- **Directions**: The required answer is a copy of each line in the entries below that includes "voor".

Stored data
+===+

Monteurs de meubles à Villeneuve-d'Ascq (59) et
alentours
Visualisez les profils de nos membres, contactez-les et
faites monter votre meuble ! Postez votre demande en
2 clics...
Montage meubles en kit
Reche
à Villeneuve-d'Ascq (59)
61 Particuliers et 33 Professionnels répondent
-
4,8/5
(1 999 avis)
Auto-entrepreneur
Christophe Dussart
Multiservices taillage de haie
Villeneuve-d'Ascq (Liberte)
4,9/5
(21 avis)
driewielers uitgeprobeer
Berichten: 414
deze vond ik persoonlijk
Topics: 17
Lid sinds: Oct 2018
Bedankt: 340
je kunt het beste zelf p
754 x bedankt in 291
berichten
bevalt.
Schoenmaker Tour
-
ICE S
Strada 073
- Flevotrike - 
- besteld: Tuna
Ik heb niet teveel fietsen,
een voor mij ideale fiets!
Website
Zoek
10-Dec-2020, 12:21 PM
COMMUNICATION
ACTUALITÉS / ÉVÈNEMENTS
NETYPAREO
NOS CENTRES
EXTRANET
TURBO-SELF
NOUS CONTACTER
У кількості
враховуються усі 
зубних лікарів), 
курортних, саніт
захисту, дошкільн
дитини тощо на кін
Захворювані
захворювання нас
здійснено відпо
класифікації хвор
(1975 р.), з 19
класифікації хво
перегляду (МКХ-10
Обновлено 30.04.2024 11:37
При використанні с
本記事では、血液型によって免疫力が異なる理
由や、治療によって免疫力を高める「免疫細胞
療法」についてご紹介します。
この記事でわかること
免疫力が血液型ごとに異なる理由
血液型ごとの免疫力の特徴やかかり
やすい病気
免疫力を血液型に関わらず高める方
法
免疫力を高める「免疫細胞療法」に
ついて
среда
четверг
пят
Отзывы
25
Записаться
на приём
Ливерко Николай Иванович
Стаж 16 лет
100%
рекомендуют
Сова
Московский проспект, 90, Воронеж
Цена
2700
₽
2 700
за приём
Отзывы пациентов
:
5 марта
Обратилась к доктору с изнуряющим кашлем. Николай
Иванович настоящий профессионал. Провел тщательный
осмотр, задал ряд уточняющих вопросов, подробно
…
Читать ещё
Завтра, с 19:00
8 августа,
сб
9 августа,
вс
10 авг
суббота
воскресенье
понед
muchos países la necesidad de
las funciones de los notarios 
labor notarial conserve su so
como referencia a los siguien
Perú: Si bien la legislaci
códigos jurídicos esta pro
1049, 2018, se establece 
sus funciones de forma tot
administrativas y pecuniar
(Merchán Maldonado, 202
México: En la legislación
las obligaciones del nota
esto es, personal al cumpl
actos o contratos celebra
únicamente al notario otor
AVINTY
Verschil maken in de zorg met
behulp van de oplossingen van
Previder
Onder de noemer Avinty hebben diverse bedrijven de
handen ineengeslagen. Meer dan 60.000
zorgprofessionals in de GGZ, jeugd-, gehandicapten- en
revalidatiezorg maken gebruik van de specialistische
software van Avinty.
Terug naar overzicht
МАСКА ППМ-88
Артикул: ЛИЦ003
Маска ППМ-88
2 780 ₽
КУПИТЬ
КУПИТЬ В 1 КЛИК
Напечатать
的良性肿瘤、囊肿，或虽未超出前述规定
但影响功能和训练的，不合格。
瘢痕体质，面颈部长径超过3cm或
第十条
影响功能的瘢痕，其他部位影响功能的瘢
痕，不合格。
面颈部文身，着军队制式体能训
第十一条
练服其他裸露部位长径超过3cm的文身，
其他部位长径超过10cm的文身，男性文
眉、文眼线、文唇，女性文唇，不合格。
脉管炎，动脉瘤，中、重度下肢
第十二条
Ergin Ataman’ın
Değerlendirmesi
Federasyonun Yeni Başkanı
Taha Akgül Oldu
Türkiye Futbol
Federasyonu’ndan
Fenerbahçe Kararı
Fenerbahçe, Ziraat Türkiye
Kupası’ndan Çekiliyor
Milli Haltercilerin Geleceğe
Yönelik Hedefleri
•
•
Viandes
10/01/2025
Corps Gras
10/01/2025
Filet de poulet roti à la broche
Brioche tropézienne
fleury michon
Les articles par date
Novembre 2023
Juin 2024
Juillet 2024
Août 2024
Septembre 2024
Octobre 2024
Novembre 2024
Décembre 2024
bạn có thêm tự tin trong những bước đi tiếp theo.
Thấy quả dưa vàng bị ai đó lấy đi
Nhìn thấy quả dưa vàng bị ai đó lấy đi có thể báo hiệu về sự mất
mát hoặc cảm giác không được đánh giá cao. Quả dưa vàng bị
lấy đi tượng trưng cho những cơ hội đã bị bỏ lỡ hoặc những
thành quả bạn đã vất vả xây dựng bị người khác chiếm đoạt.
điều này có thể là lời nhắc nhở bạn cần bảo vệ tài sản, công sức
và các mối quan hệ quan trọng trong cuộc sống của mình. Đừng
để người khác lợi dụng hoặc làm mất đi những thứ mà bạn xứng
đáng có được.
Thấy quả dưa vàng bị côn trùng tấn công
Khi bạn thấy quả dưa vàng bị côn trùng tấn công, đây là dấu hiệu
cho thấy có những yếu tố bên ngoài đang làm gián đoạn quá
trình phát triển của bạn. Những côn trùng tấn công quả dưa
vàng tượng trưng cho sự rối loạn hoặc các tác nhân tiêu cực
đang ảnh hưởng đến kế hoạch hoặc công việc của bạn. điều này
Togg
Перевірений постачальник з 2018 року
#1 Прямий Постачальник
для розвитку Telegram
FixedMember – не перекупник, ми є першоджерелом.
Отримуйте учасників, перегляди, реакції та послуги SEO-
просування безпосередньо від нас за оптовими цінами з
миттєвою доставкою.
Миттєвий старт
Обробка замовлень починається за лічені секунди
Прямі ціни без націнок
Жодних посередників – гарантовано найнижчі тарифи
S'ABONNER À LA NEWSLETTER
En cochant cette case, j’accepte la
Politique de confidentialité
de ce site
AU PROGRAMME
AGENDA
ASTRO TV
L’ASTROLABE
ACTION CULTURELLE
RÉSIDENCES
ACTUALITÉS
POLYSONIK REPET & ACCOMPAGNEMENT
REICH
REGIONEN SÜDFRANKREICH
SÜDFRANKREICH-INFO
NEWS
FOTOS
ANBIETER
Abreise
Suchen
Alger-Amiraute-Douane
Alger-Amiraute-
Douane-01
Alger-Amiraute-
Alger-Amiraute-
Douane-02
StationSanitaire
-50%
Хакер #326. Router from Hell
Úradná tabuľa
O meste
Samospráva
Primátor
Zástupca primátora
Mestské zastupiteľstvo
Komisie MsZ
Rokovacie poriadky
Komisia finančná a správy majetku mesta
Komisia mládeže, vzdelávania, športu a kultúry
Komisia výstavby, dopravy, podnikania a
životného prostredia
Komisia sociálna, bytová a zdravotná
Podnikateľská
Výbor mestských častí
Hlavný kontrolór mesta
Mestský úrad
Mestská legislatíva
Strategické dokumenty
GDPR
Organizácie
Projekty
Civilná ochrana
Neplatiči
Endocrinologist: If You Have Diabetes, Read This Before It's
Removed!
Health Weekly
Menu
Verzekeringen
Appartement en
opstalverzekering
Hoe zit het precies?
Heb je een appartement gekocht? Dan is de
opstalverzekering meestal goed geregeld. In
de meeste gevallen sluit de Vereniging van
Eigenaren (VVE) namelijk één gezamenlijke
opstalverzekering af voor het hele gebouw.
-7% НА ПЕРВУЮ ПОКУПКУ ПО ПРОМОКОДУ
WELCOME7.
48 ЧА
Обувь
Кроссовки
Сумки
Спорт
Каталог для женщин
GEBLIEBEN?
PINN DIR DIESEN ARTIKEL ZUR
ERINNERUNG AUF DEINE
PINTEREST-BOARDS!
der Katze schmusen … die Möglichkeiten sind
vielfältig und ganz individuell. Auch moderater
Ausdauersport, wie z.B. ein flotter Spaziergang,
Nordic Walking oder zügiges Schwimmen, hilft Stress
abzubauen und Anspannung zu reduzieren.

+===+

- **Solution for this task**:
een voor mij ideale fiets!
opstalverzekering af voor het hele gebouw.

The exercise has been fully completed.